辺りは真っ暗である。車に乗り込み、エンジンをかけて一服する。数年前から、禁煙の流れがやってきて、学校の中はもちろん、校地内は禁煙になった。今までは、職員室は煙草の煙でモヤがかかっていたほどだったが、今となってはクリーンそのものである。もちろん、喫煙者にとってみては肩身の狭い想いをさせられているのだが。こうして、夜遅くならないと、車ですら吸うことができない。前に、放課後の時間に車で吸っていた同僚は、子どもにその姿を見られた。その子どもは、何の悪意もなく保護者に言ったのだが、その保護者が町の民生議員だったものだから、ひと悶着起きていた。その同僚は、次の年僻地に飛ばされていた。どこで誰が見ているかわからない。身から出た錆ですぐに身を滅ぼすことになる、それが学校職だと思う。
暗い車内で大きく煙草を吸う。肺の中が煙で満たされ、頭の中がクリアになっていくのを感じた。そして、今日一日のことを振り返る。
朝一で畠中先生が辞表を提出した。校長にも入ってもらい、説得をすることで事なきを得たが、あの手の仕事ができない教員は次に何か言われたらすぐにまた同じことをする。いわば、仕事のできない免罪符として、辞表をちらつかせるのだ。管理職にとって、退職者を出すわけにはいかない。それは、管理のできない管理職、というレッテルを貼られることを意味する。その先に待つのは、より僻地の学校勤務、ドサまわりが待っているのだ。
その後、金子先生のクラスのいじめ発覚。いじめそのものの有る無しよりも保護者との間に起きた摩擦の方が大きいだろう。各学年一クラスしかいない本校のような学校では、担任だけではなく先生と子ども達の関係も深くなる。管理職である俺や学校長も子ども達の顔と名前くらいは一致しているし、問題のある児童には目も届く。柏木雅彦は確かに少し周囲とは馴染んではいないが、俺の見ている限りではいじめはなかったと思う。

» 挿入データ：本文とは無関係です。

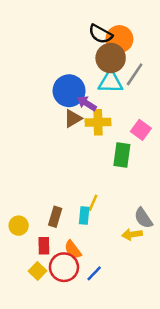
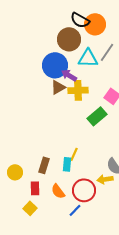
brown circle: (111, 58) -> (69, 39), moved
green rectangle: (122, 155) -> (97, 116), turned 42
red circle: (64, 267) -> (84, 190), moved

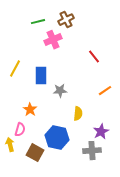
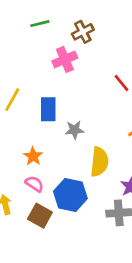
green line: (38, 22) -> (40, 24), moved
yellow semicircle: (78, 114) -> (99, 162), size x1.5
pink semicircle: (20, 130) -> (34, 184), moved, turned -72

しかし、大々的に保護者ともめてしまってはもう取り返しがつかない。いじめは、被害者意識が芽生えた段階でいじめとなる。いじめられている、という話を聞いた段階で、「それはいじめではない」と子どもに思い込ませることが重要なのだ。病は気から、という言葉があるように、いじめられていると認めさせない心の強さを持たせることが必要なのだ。
保護者からの話来た段階で誠意のある行動を見せ、真摯に対応していると思われれば大きなことにはならなかったはずだ。金子先生はその辺りの対応の仕方を間違えた。仕事ができる、と周りからチヤホヤされて自分でもそう思っていたのだろう。まさか自分のクラスからいじめられている子が出る訳ないだろう、とタカをくくっていたはずだ。その慢心が対応のミスを招いたのだと思う。

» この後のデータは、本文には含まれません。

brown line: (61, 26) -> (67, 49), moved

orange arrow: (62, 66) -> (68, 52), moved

気が付くと、三本目の煙草に火をつけていた。帰るのがどんどん遅くなるが、家に待つ人もいないので問題ない。家で待っていた妻と子は、仕事ばかりにかまける自分に愛想を尽かして出ていった。仕方がないとも思う。二十四時間教師で居続けなければならない仕事なのだから。教頭になる前の一般職の頃は、休みも返上して仕事をして、クラスの子どもを我が子のようにかわいがり目をかけた。保護者からの信頼も得ることができていたし、地域から、教育委員会からの評価も高かった。そのかわりに家族からの評価は低かった。家の中でも教師でいてしまった。父親である前に、教師で居続けてしまった。
家族が出て行った以上、俺は教師であり続けるしかない。養育費は払っているので、かろうじて父親としての義務は果たしていると思いたい。子どもの顔はもう久しく見ていないが。何歳になるのかも忘れた。

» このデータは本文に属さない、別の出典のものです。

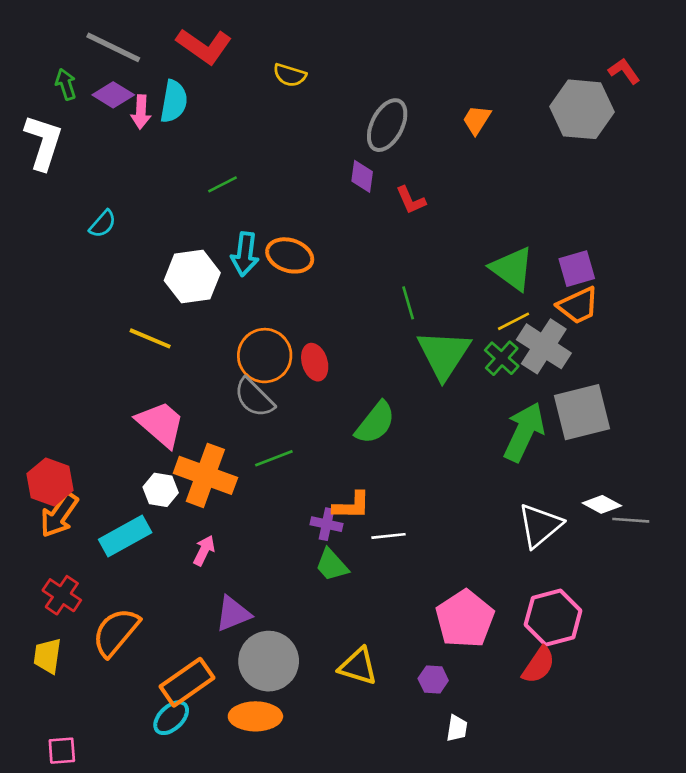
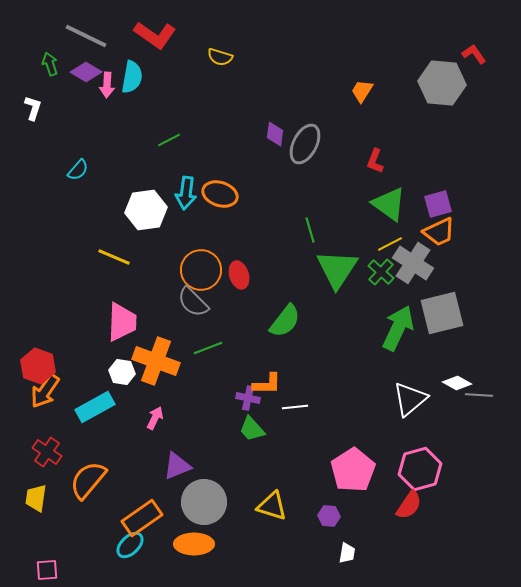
gray ellipse: (387, 125) -> (305, 144), moved
white L-shape: (43, 142) -> (33, 108), size x0.6
red L-shape: (411, 200) -> (375, 161), moved, turned 45
pink trapezoid: (161, 424) -> (122, 322), turned 51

そこまでして俺は教師であり続ける。教師であり続ける以上は自分の考える学校を作りたい。それが今の俺の生きる糧だ。そのためには今の俺の評価を下げる訳にはいかない。金子先生には申し訳ないが、自分でなんとかしてもらしかない。盾になってやるつもりはない。教師という仕事はそういうシビアなものだと、実感するのに高い授業料だとも思わない。
ギリギリまで吸った煙草を灰皿に押し付けた。この時間に一服すると、色々と思案にふけってしまう。少し反省しながら、俺はギアをドライブに入れた。